Иващенко поднял глаза к верху и вздохнул.
– Так вот. Они там куролесили. Пили, курили, отдыхали, короче говоря…
– «Партию» делали, правильно я понимаю заграничный?
– Абсолютно! … А потом, когда соседи начали в двери ломиться, разошлись по домам. Эта чикса не…
– А у чиксы имя есть? – вдруг спросил Иващенко.
– Лиля, что ли… Её Ножка называют.
– Почему?
– Потому что в ногу всегда колется, чтобы руки не портить. На чём я этого… остановился?... А, да! Лилька эта не пошла домой. Мало им было. Они с одним нариком догнаться решили. Кент её самогон из дому стырил, и они на площадке под деревом, недалеко от дома, определились. Так вот, они потом видели, как в подъезд мужик заходил.
– Мужик? Ну и что? Мало ли кто ходит.
– Говорит, что в их подъезде такие на живут, раньше она его никогда не видела.
– А то она его с перепою издалека разглядела?
– Нет. Она не разглядела, а её кент хорошо его срисовал.
– Что именно? – торопил его капитан.
– Сказал, что фраер упакован по последней моде. И назвал его педиком.
– Почему?
– А этого я не знаю. И чикса без понятия. Он…
– Где живёт этот кент? – оборвал Прыща Иващенко.
– Уже нигде, – хмыкнул тот. – Пропал дружок Лилькин.
– Когда?
– После того вечера она его больше не видела.
– На розыск подавали?
– Кто там! Семья алконавтов! Они, видно, и не заметили, что сынка не стало.
– Подожди.

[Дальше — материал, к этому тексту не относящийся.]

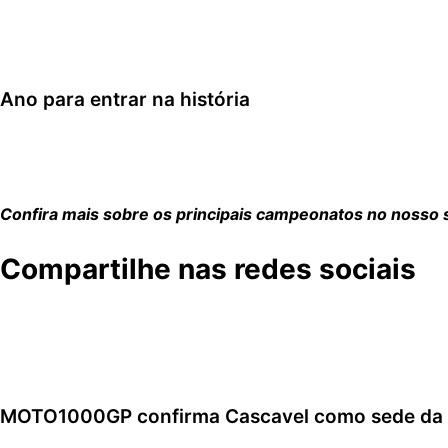
O catarinense
Vitor Borba
, campeão de 2024, encerrou a 
Na equipe satélite
JP Pro Honda Circuit
, o chileno
Benjami
Pessoa
fechou o campeonato em sexto, e
Jetro Salazar
em
Ano para entrar na história
Com os títulos das duas categorias principais, a Honda Ra
evolução de jovens talentos, reforçando sua condição de 
Confira mais sobre os principais campeonatos no nosso s
Compartilhe nas redes sociais
MOTO1000GP confirma Cascavel como sede da sé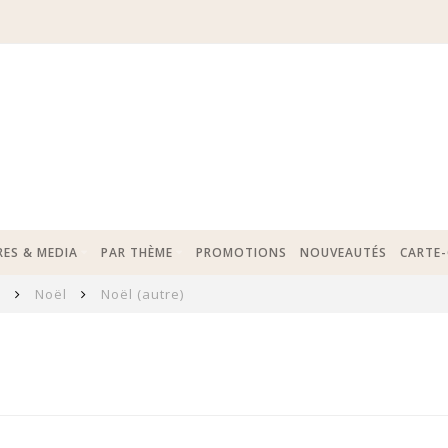
RES & MEDIA
PAR THÈME
PROMOTIONS
NOUVEAUTÉS
CARTE
s
Noël
Noël (autre)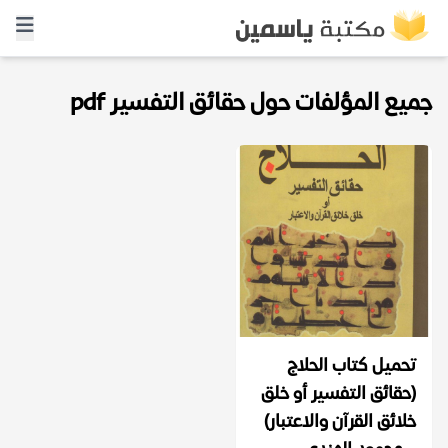
جميع المؤلفات حول حقائق التفسير pdf
تحميل كتاب الحلاج
(حقائق التفسير أو خلق
خلائق القرآن والاعتبار)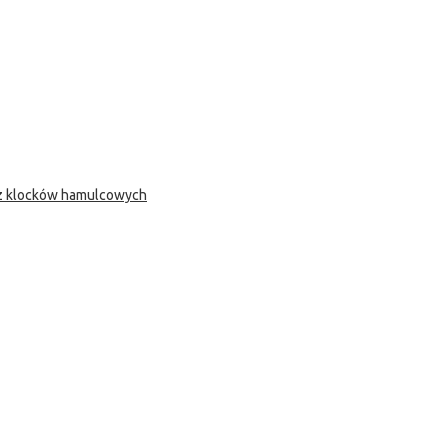
 z klocków hamulcowych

Ты говоришь, он его видел. Так он же тоже бухой был?
– У них спичек не было. Пацан и пошёл попросить у мужика. А, да, тот шёл и курил, потому они и хотели у него спички стрельнуть. Лилька говорит, странно всё это…
– Погоди! Он курил?! Что? Её кент сказал, что он курил? – быстро заговорил Иващенко.

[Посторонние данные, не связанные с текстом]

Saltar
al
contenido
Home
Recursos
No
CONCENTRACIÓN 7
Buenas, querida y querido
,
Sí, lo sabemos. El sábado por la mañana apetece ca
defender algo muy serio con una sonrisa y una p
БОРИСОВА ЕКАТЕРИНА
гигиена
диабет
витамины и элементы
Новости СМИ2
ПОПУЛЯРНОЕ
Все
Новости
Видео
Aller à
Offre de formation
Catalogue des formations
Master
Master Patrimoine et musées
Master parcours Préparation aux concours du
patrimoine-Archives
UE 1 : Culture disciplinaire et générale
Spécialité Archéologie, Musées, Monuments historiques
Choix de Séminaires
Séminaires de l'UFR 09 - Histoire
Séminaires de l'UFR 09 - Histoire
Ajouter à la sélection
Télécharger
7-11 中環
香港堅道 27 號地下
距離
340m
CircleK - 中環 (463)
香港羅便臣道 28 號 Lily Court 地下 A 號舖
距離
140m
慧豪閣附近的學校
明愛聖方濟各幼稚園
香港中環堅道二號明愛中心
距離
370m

– Не знаю я… Ты, капитан, совсем на сигаретах повернулся. Устал ты малёхо, тебе бы отдохнуть.
Иващенко вспомнил, как совсем недавно он те же самые слова говорил Чижову, и ему стало не по себе. «Может, прав Прыщ. Может, у них всеобщее помешательство под названием «Еve». Паранойя. Помутнение.

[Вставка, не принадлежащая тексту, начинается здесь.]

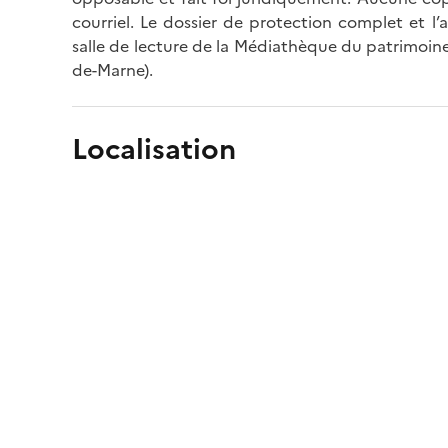
courriel. Le dossier de protection complet et l
salle de lecture de la Médiathèque du patrimoine
de-Marne).
Localisation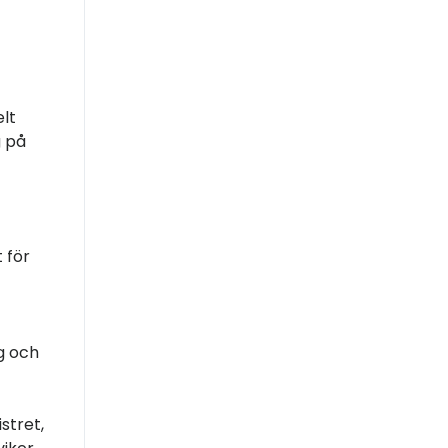
elt
g på
 för
g och
stret,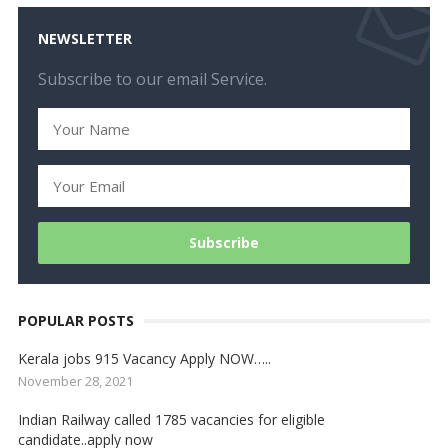
NEWSLETTER
Subscribe to our email Service.
POPULAR POSTS
Kerala jobs 915 Vacancy Apply NOW…..
November 28, 2021
Indian Railway called 1785 vacancies for eligible
candidate..apply now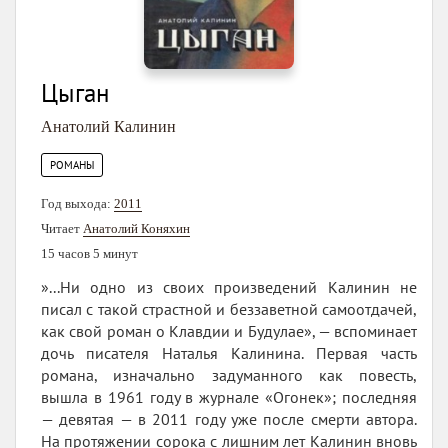
Цыган
Анатолий Калинин
РОМАНЫ
Год выхода:
2011
Читает
Анатолий Коняхин
15 часов 5 минут
»...Ни одно из своих произведений Калинин не
писал с такой страстной и беззаветной самоотдачей,
как свой роман о Клавдии и Будулае», — вспоминает
дочь писателя Наталья Калинина. Первая часть
романа, изначально задуманного как повесть,
вышла в 1961 году в журнале «Огонек»; последняя
— девятая — в 2011 году уже после смерти автора.
На протяжении сорока с лишним лет Калинин вновь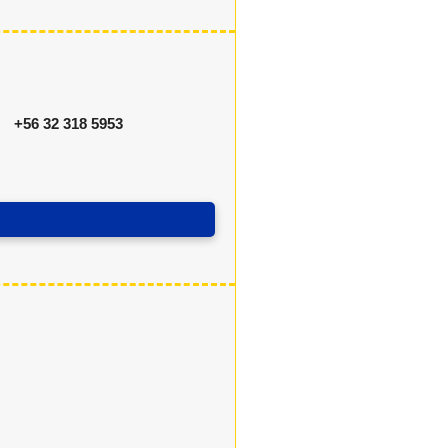
+56 32 318 5953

– Мне, Алексей Петрович, одно не понятно! Почему эта твоя Ножка милиции о своих подозрениях не рассказала?
– Она же не дура! Что тут непонятного? Побоялась за дружком отправиться.
– А вместо того, чтобы остепениться, она на иглу села? Это – не дура?! Ладно, Алексей Петрович, спасибо. Как понадобишься, я тебе свисну… Нет, погоди, – остановил он Прыща. – Что ты знаешь о дяде Жоре? Кто его нашим слил?
– Ты у своих и спроси. – хитро улыбнулся доносчик.
– Не груби… Кто всё-таки?
– Жора – старый «чернокопатель». Мины, бомбы, пистолеты, оставшиеся от второй мировой, из земли выкапывал. Жил себе, никого не трогал. Археологические открытия совершал человек. Говорят, даже с музеем делился.